(Collected data)
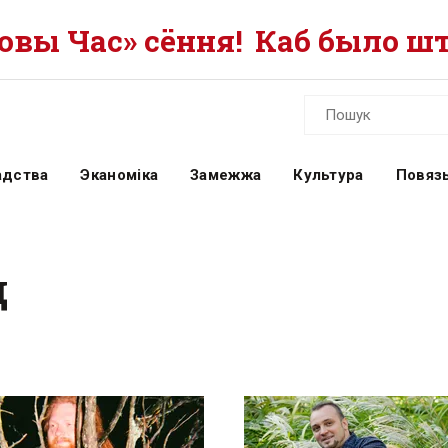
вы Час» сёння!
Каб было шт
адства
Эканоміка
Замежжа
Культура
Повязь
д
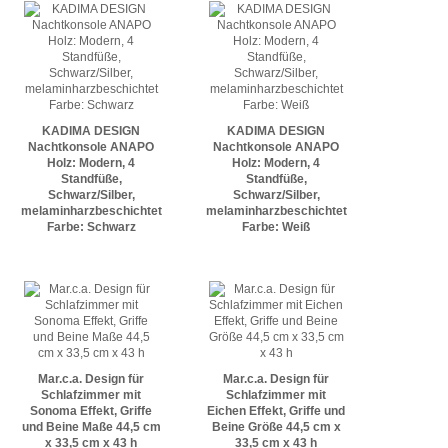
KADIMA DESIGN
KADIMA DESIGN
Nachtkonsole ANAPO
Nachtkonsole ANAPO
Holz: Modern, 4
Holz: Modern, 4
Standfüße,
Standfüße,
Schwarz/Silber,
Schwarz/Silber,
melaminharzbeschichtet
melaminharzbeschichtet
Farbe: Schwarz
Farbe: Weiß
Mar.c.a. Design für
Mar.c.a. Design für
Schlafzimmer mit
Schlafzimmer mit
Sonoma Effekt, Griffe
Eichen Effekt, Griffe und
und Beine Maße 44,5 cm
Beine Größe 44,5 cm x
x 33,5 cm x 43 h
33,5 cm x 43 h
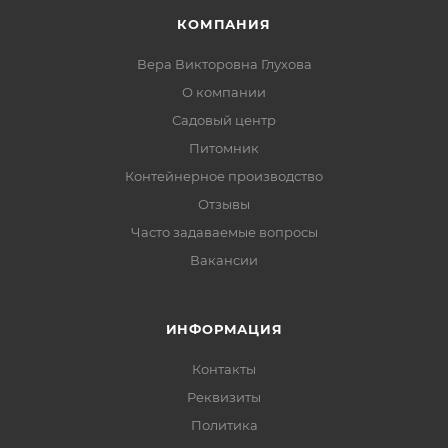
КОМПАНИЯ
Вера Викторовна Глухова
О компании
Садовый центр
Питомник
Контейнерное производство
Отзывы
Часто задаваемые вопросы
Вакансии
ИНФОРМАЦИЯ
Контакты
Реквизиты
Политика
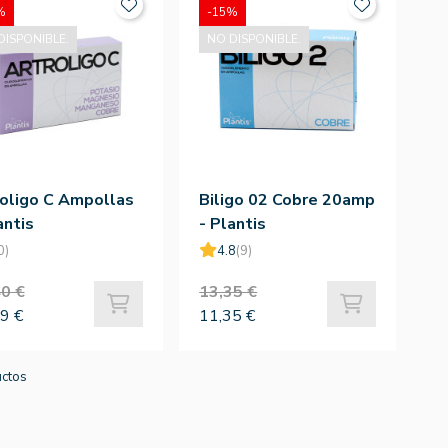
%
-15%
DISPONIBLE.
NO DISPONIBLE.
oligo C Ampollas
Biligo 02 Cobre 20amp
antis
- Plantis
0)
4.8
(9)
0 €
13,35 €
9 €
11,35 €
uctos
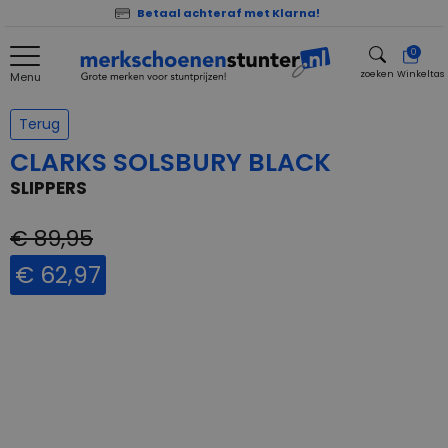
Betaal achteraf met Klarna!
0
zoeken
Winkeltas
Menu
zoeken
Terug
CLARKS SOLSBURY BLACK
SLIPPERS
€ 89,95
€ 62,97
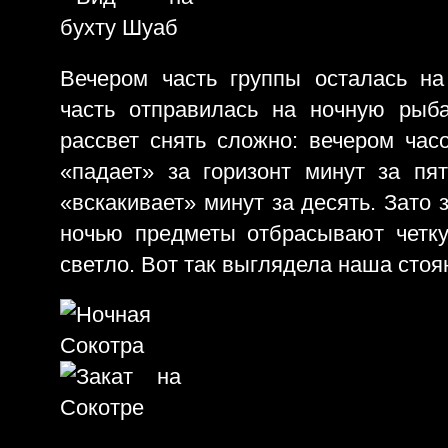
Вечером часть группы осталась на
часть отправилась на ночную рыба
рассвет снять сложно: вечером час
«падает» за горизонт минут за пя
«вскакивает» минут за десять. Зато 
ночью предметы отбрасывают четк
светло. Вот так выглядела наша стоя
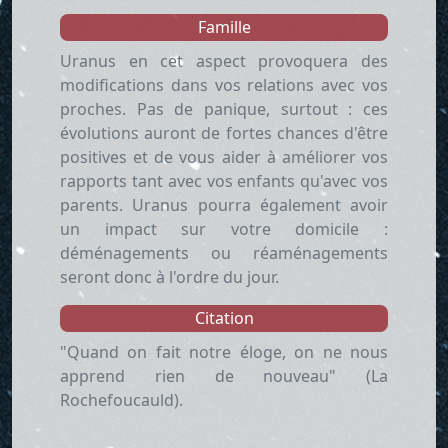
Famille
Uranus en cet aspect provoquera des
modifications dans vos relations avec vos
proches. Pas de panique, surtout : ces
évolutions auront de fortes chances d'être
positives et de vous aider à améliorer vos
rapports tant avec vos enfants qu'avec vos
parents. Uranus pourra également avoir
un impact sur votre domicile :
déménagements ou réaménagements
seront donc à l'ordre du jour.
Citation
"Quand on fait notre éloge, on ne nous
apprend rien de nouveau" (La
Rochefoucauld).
--
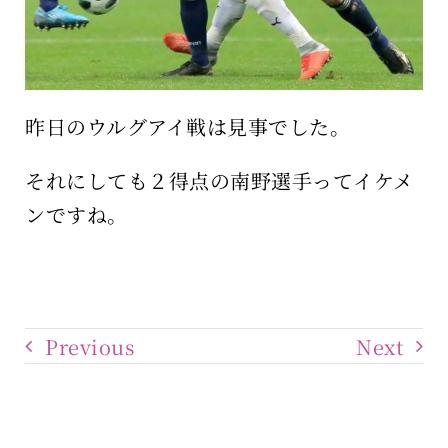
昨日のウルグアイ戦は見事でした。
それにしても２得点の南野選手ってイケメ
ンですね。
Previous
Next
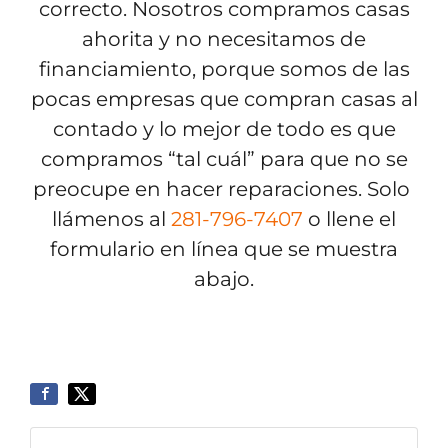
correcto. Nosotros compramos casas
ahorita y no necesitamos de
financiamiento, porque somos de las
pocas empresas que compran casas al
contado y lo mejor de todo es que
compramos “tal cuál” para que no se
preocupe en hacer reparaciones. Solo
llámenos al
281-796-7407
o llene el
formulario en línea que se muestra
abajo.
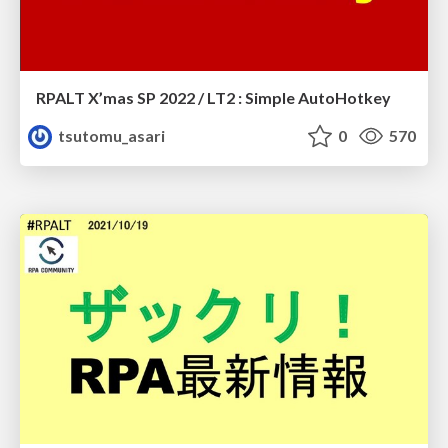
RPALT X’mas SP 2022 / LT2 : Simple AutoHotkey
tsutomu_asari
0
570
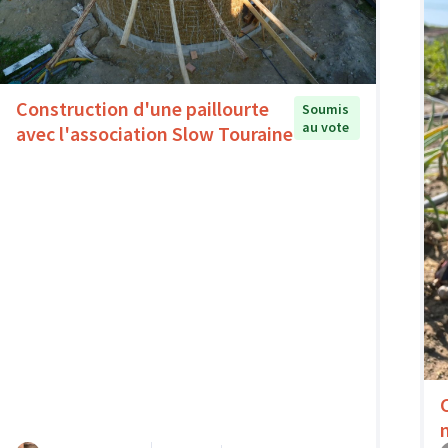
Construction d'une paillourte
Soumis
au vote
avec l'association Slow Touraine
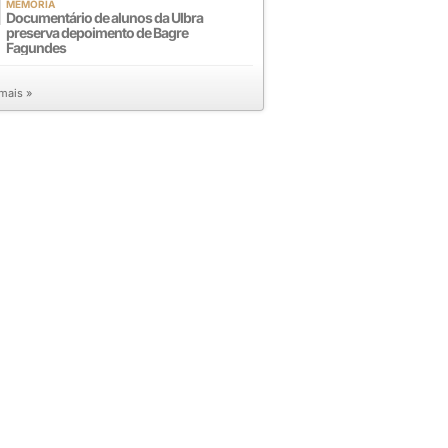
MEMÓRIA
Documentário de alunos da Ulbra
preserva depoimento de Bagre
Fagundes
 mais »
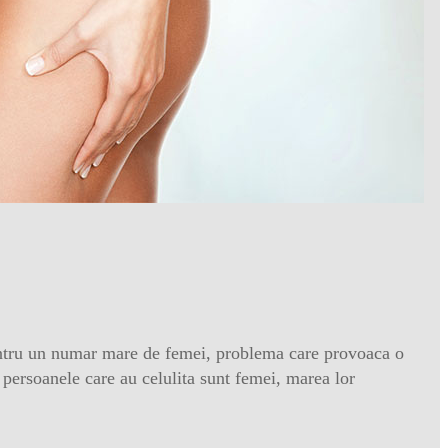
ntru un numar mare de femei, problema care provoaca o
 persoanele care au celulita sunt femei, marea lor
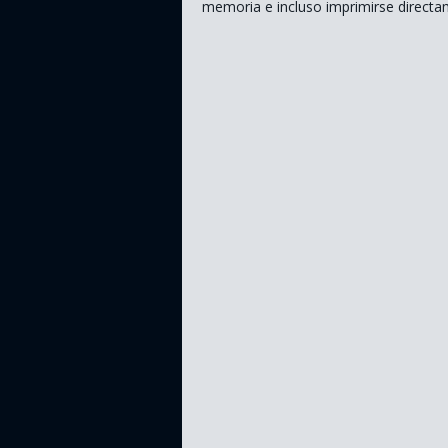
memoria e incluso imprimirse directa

> Task item
Your task is to list each line of the records with the word "Beine".

> Answer below
und Beine Maße 44,5 cm
Beine Größe 44,5 cm x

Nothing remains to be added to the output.